I begin this text with a pun in an attempt to mimic the subtle displacement of meanings among the words – in my view, this is the way in which Yuri Firmeza’s work develops. Not based on a Cartesian, regular or mathematical thinking, but rather on a more intuitive affinity of sounds, ideas, words, and images.

You have to sink, let yourself to be swallowed, embark. Yuri’s works create a sense of being lost in another time-space, different from everyday reality. In Nada é [Nothing is], the work shown in the exhibition we are organizing, the succession of images and their extraordinary character bring our experience closer to daydreaming, as if we were dreaming or letting the unconscious work. In a different way, especially because of the proximity with which the figures appear in Brô Mc’s (made in collaboration with artist Igor Vidor) something similar happens. There is something misaligned and unfocused in the images. As if we were seeing an image before it takes shape before our eyes. A desire arises to re-frame, look at that scene from a distance. We wander looking for a fixed point from which we can see it clearly, view it from a distance that would perhaps turn those people into objects to look at, something that the film insists on refusing.

By looking at Yuri’s works, we get the impression that they work on the surface. Two videos are shown: the flat screen that strikes us frontally seems to establish a direct relationship with us, without ins and outs or ambiguities. However, the works are not exhausted in what they openly show; they are surfaces that ask for deepening. Yes, there is always a narrative being told: the daily lives of young Guarani Kaiowá today, life in the city of Alcântara. But in addition to the more literal narratives, one must see a very peculiar way of telling the story. It is not possible to find a beginning, a middle and an end. If it is true that video is a language that operates within a period of time – something that happens in time – we can see in the videos a strange temporality. Nada é shows the confluence of past and future in the images of the traditional Holy Spirit Festival – the fact that it still happens in Brazil is amazing – opposed to the rockets from the Alcântara launch site (an image of the future, of the unknown , of what is to come). Brô Mc’s presents another time lapse: the work shows how we are still very close to the time considered as the foundation of Brazil with the arrival of the Europeans in the country and the treatment that has been given to indigenous people since then.
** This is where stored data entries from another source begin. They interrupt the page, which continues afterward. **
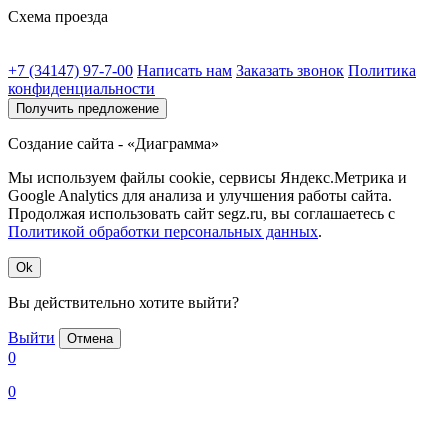
Схема проезда
+7 (34147) 97-7-00
Написать нам
Заказать звонок
Политика
конфиденциальности
Получить предложение
Создание сайта - «Диаграмма»
Мы используем файлы cookie, сервисы Яндекс.Метрика и
Google Analytics для анализа и улучшения работы сайта.
Продолжая использовать сайт segz.ru, вы соглашаетесь с
Политикой обработки персональных данных
.
Ok
Вы действительно хотите выйти?
Выйти
Отмена
0
0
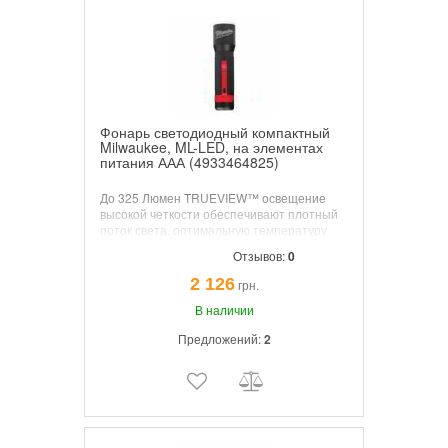
Фонарь светодиодный компактный
Milwaukee, ML-LED, на элементах
питания ААА (4933464825)
До 325 Люмен TRUEVIEW™ освещение
высокой четкости обеспечивают плотный
поток света, оптимальную температуру
света 4000К и натуральную цветопередачу
Отзывов:
0
объектов. Дистанция луча до 50 м.
Устойчивый к ударам и коррозии корпус из
2 126
грн.
авиационного алюминия. Класс защиты
IP67 от пыли и кратковременного
В наличии
погружения в воду до 1 м.
Предложений:
2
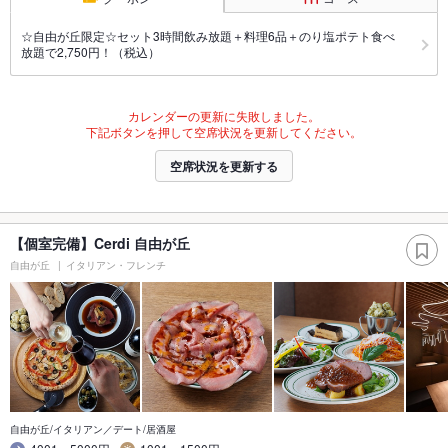
☆自由が丘限定☆セット3時間飲み放題＋料理6品＋のり塩ポテト食べ
放題で2,750円！（税込）
カレンダーの更新に失敗しました。
下記ボタンを押して空席状況を更新してください。
空席状況を更新する
【個室完備】Cerdi 自由が丘
自由が丘
イタリアン・フレンチ
自由が丘/イタリアン／デート/居酒屋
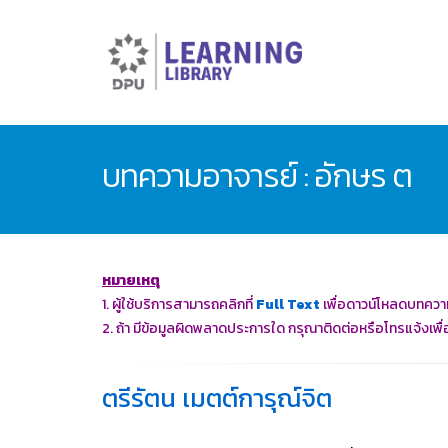
บทความอาจารย์ : อักษร ต
หมายเหตุ
1. ผู้ใช้บริการสามารถคลิกที่
Full
Text
เพื่อดาวน์โหลดบทควา
2. ถ้า มีข้อมูลผิดพลาดประการใด กรุณาติดต่อหรือโทรแจ้งเพื่อใ
ตรีรัตน เมตต์การุณ์จิต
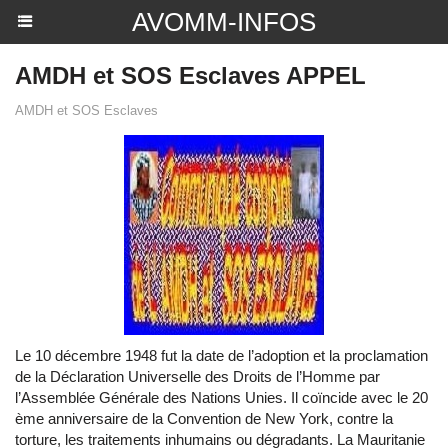
AVOMM-INFOS
AMDH et SOS Esclaves APPEL
AMDH et SOS Esclaves
Le 10 décembre 1948 fut la date de l’adoption et la proclamation
de la Déclaration Universelle des Droits de l’Homme par
l’Assemblée Générale des Nations Unies. Il coïncide avec le 20
ème anniversaire de la Convention de New York, contre la
torture, les traitements inhumains ou dégradants. La Mauritanie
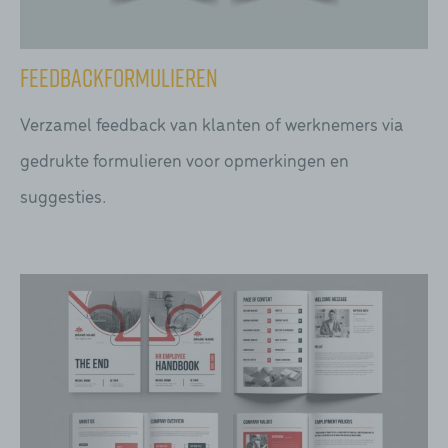
Feedbackformulieren
Verzamel feedback van klanten of werknemers via
gedrukte formulieren voor opmerkingen en
suggesties.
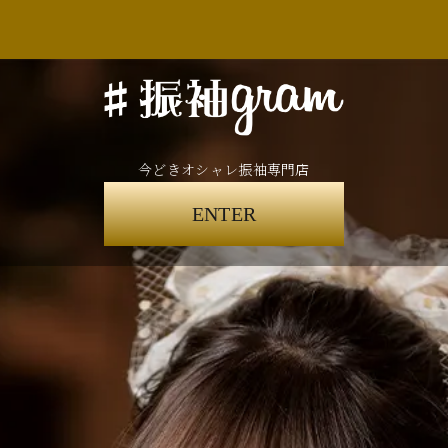
今どきオシャレ振袖専門店
ENTER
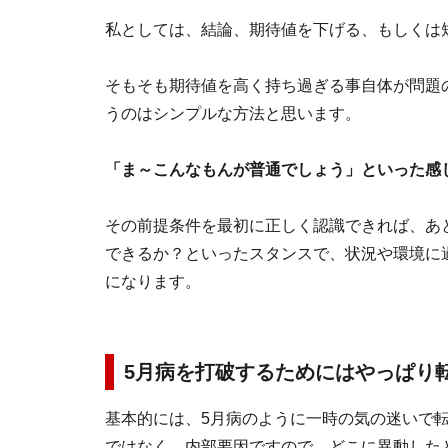
私としては、結論、期待値を下げる、もしくは
そもそも期待値を高く持ち過ぎる事自体が問題
うのはシンプルな方法と思います。
「ま～こんなもんが普通でしょう」といった感
その前提条件を最初に正しく認識できれば、あ
できるか？といったスタンスで、状況や環境に
になります。
5月病を打破するためにはやっぱり
基本的には、5月病のように一時の気の迷いで
ではなく、内部要因ですので、どこに異動した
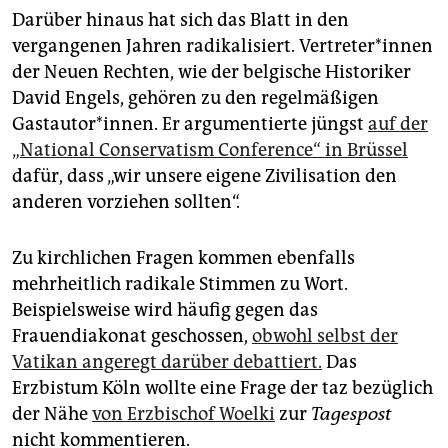
Darüber hinaus hat sich das Blatt in den
vergangenen Jahren radikalisiert. Ver­tre­te­r*in­nen
der Neuen Rechten, wie der belgische Historiker
David Engels, gehören zu den regelmäßigen
Gastautor*innen. Er argumentierte jüngst
auf der
„National Conservatism Conference“ in Brüssel
dafür, dass „wir unsere eigene Zivilisation den
anderen vorziehen sollten“.
Zu kirchlichen Fragen kommen ebenfalls
mehrheitlich radikale Stimmen zu Wort.
Beispielsweise wird häufig gegen das
Frauendiakonat geschossen,
obwohl selbst der
Vatikan angeregt darüber debattiert.
Das
Erzbistum Köln wollte eine Frage der taz bezüglich
der Nähe
von Erzbischof Woelki
zur
Tagespost
nicht kommentieren.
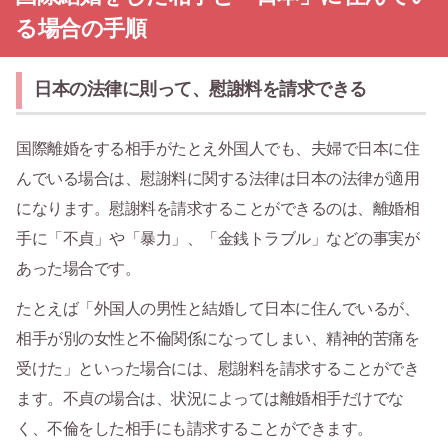
る場合の手順
日本の法律に則って、慰謝料を請求できる
国際離婚をする相手がたとえ外国人でも、夫婦で日本に住
んでいる場合は、慰謝料に関する法律は日本の法律が適用
になります。慰謝料を請求することができるのは、離婚相
手に「不貞」や「暴力」、「金銭トラブル」などの事実が
あった場合です。
たとえば「外国人の男性と結婚して日本に住んでいるが、
相手が別の女性と不倫関係になってしまい、精神的苦痛を
受けた」といった場合には、慰謝料を請求することができ
ます。不貞の場合は、状況によっては離婚相手だけでな
く、不倫をした相手にも請求することができます。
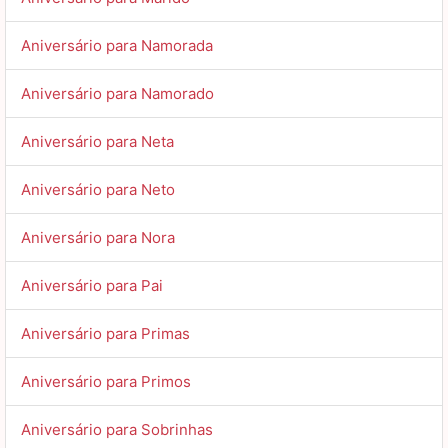
Aniversário para Namorada
Aniversário para Namorado
Aniversário para Neta
Aniversário para Neto
Aniversário para Nora
Aniversário para Pai
Aniversário para Primas
Aniversário para Primos
Aniversário para Sobrinhas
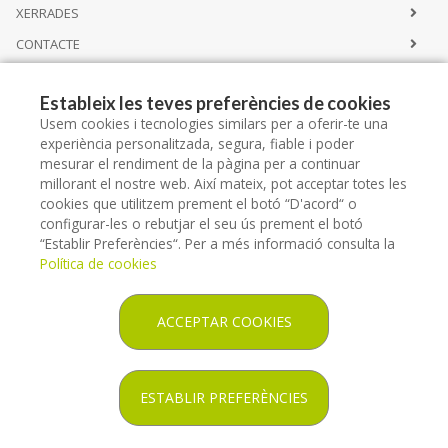
XERRADES
CONTACTE
Estableix les teves preferències de cookies
Serveis
Usem cookies i tecnologies similars per a oferir-te una
experiència personalitzada, segura, fiable i poder
mesurar el rendiment de la pàgina per a continuar
CATÀLEG SERVEIS
millorant el nostre web. Així mateix, pot acceptar totes les
LLOGUER
cookies que utilitzem prement el botó “D'acord“ o
configurar-les o rebutjar el seu ús prement el botó
ESPAI LLORET SALUT
“Establir Preferències“. Per a més informació consulta la
Política de cookies
ACCEPTAR COOKIES
Copyright © 2026 ORTOPEDIA LLORET SALUT -
Diseño web
- Farmaoffice
ESTABLIR PREFERÈNCIES
Política legal
Política de privacitat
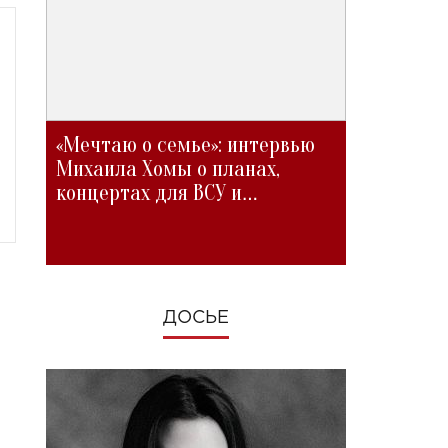
«Мечтаю о семье»: интервью
Михаила Хомы о планах,
концертах для ВСУ и
изменениях во время войны
ДОСЬЕ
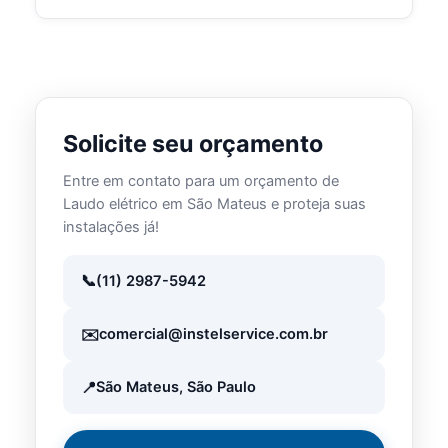
Solicite seu orçamento
Entre em contato para um orçamento de
Laudo elétrico em São Mateus e proteja suas
instalações já!
(11) 2987-5942
comercial@instelservice.com.br
São Mateus, São Paulo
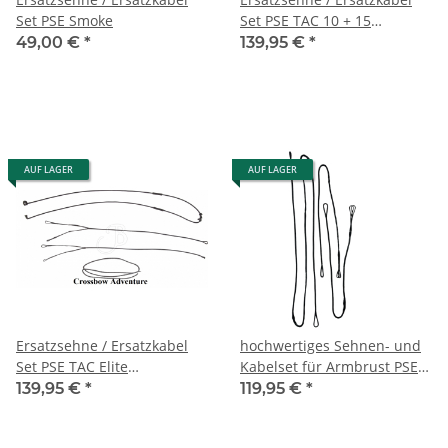
Set PSE Smoke
Set PSE TAC 10 + 15
(Maintenance Kit)
49,00 €
*
139,95 €
*
AUF LAGER
AUF LAGER
Ersatzsehne / Ersatzkabel
hochwertiges Sehnen- und
Set PSE TAC Elite
Kabelset für Armbrust PSE
(Maintenance Kit)
TAC Elite - Premium Series
139,95 €
*
119,95 €
*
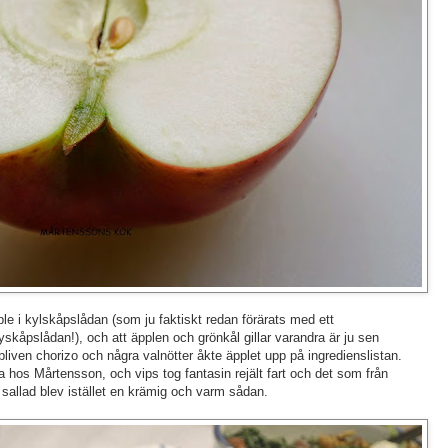
le i kylskåpslådan (som ju faktiskt redan förärats med ett
 kyskåpslådan!), och att äpplen och grönkål gillar varandra är ju sen
iven chorizo och några valnötter åkte äpplet upp på ingredienslistan.
hos Mårtensson, och vips tog fantasin rejält fart och det som från
e sallad blev istället en krämig och varm sådan.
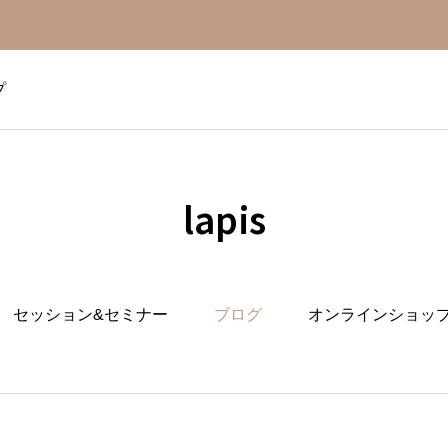
プ
lapis
セッション&セミナー
ブログ
オンラインショッ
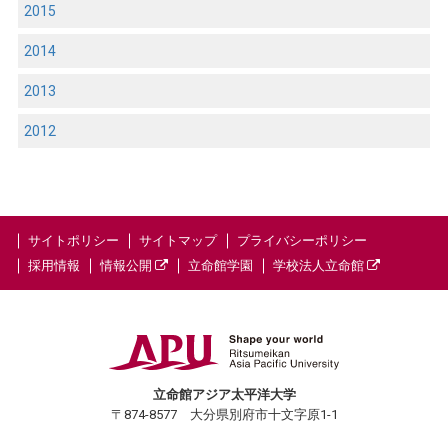
2015
2014
2013
2012
サイトポリシー
サイトマップ
プライバシーポリシー
採用情報
情報公開
立命館学園
学校法人立命館
立命館アジア太平洋大学
〒874-8577 大分県別府市十文字原1-1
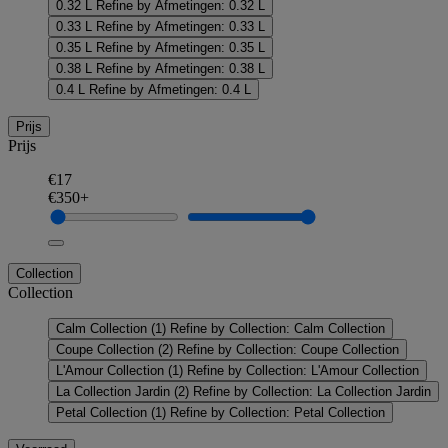
0.32 L
Refine by Afmetingen: 0.32 L
0.33 L
Refine by Afmetingen: 0.33 L
0.35 L
Refine by Afmetingen: 0.35 L
0.38 L
Refine by Afmetingen: 0.38 L
0.4 L
Refine by Afmetingen: 0.4 L
Prijs
Prijs
€17
€350+
Collection
Collection
Calm Collection
(1)
Refine by Collection: Calm Collection
Coupe Collection
(2)
Refine by Collection: Coupe Collection
L'Amour Collection
(1)
Refine by Collection: L'Amour Collection
La Collection Jardin
(2)
Refine by Collection: La Collection Jardin
Petal Collection
(1)
Refine by Collection: Petal Collection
How much time has passed? Are we still in the same place? Rap, as a musical language, operates here as an important landmark of the present, while the content of the discourses takes us to the past.

How can you tell a story that is always at the same point? How can you tell a story without beginning with the past and without reaching a future? It does not take much to understand that the way in which the artist addresses these small narratives is directed to a greater understanding of History itself. The works invite us to rethink the possibilities of a History. They question its fundamentals, its categories, its internal mode of functioning. They present narratives that are not merely a temporal succession, in an evolutionary chain in which time and place mingle, in which the past is never “dead and buried,” but continues to vibrate in the present.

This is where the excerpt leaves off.